[Dataset records]

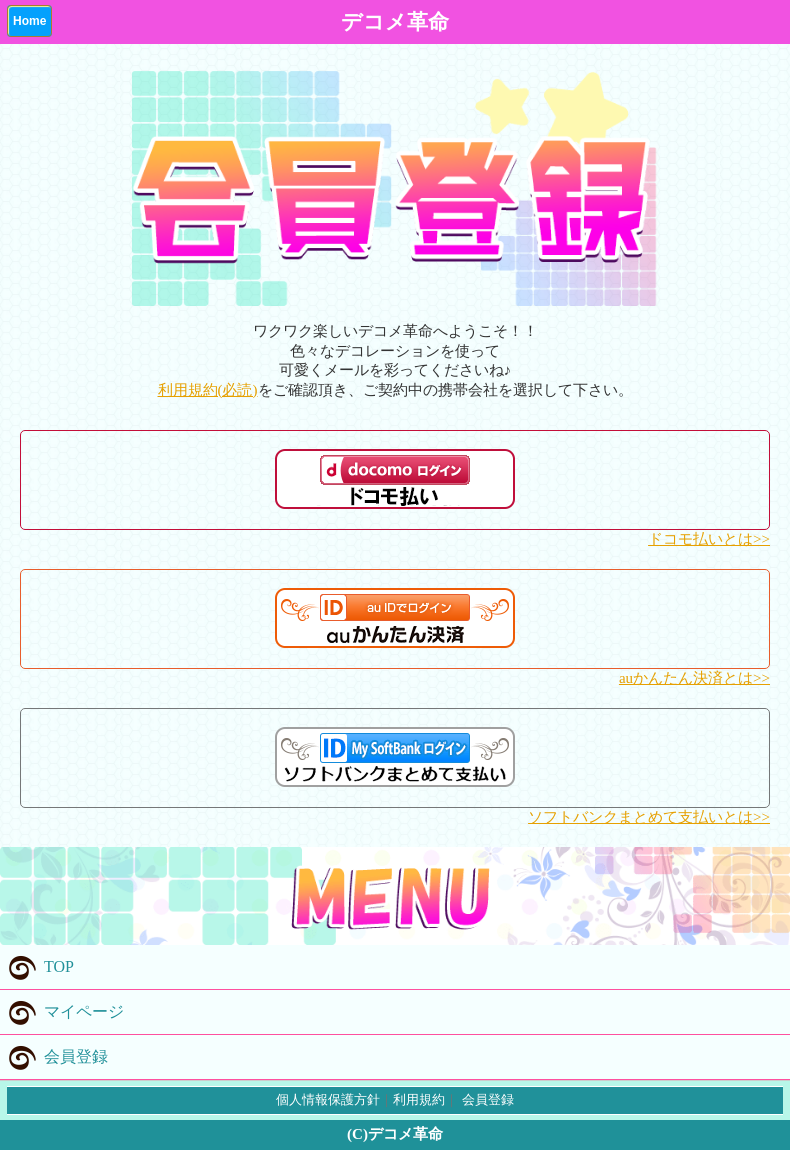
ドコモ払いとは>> (709, 539)
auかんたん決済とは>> (694, 678)
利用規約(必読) (208, 390)
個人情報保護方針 (328, 1099)
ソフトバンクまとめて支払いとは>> (649, 817)
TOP (37, 967)
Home (29, 21)
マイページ (62, 1012)
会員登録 (54, 1057)
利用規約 (419, 1099)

— The problem —
Before copying, set the pictures aside; then give the records again exactly.

— Answer area —
ドコモ払いとは>> (709, 539)
auかんたん決済とは>> (694, 678)
利用規約(必読) (208, 390)
個人情報保護方針 (328, 1099)
ソフトバンクまとめて支払いとは>> (649, 817)
TOP (37, 967)
Home (29, 21)
マイページ (62, 1012)
会員登録 (54, 1057)
利用規約 (419, 1099)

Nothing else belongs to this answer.